Problem statement | Omitting the pictures, print every line below exactly as it stands.

Stored items from a collection
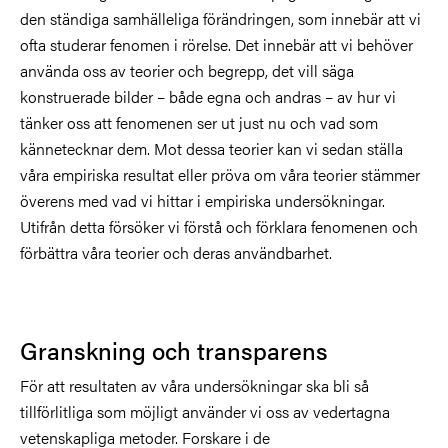
den ständiga samhälleliga förändringen, som innebär att vi
ofta studerar fenomen i rörelse. Det innebär att vi behöver
använda oss av teorier och begrepp, det vill säga
konstruerade bilder – både egna och andras – av hur vi
tänker oss att fenomenen ser ut just nu och vad som
kännetecknar dem. Mot dessa teorier kan vi sedan ställa
våra empiriska resultat eller pröva om våra teorier stämmer
överens med vad vi hittar i empiriska undersökningar.
Utifrån detta försöker vi förstå och förklara fenomenen och
förbättra våra teorier och deras användbarhet.
Granskning och transparens
För att resultaten av våra undersökningar ska bli så
tillförlitliga som möjligt använder vi oss av vedertagna
vetenskapliga metoder. Forskare i de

Answer box |
den ständiga samhälleliga förändringen, som innebär att vi
ofta studerar fenomen i rörelse. Det innebär att vi behöver
använda oss av teorier och begrepp, det vill säga
konstruerade bilder – både egna och andras – av hur vi
tänker oss att fenomenen ser ut just nu och vad som
kännetecknar dem. Mot dessa teorier kan vi sedan ställa
våra empiriska resultat eller pröva om våra teorier stämmer
överens med vad vi hittar i empiriska undersökningar.
Utifrån detta försöker vi förstå och förklara fenomenen och
förbättra våra teorier och deras användbarhet.
Granskning och transparens
För att resultaten av våra undersökningar ska bli så
tillförlitliga som möjligt använder vi oss av vedertagna
vetenskapliga metoder. Forskare i de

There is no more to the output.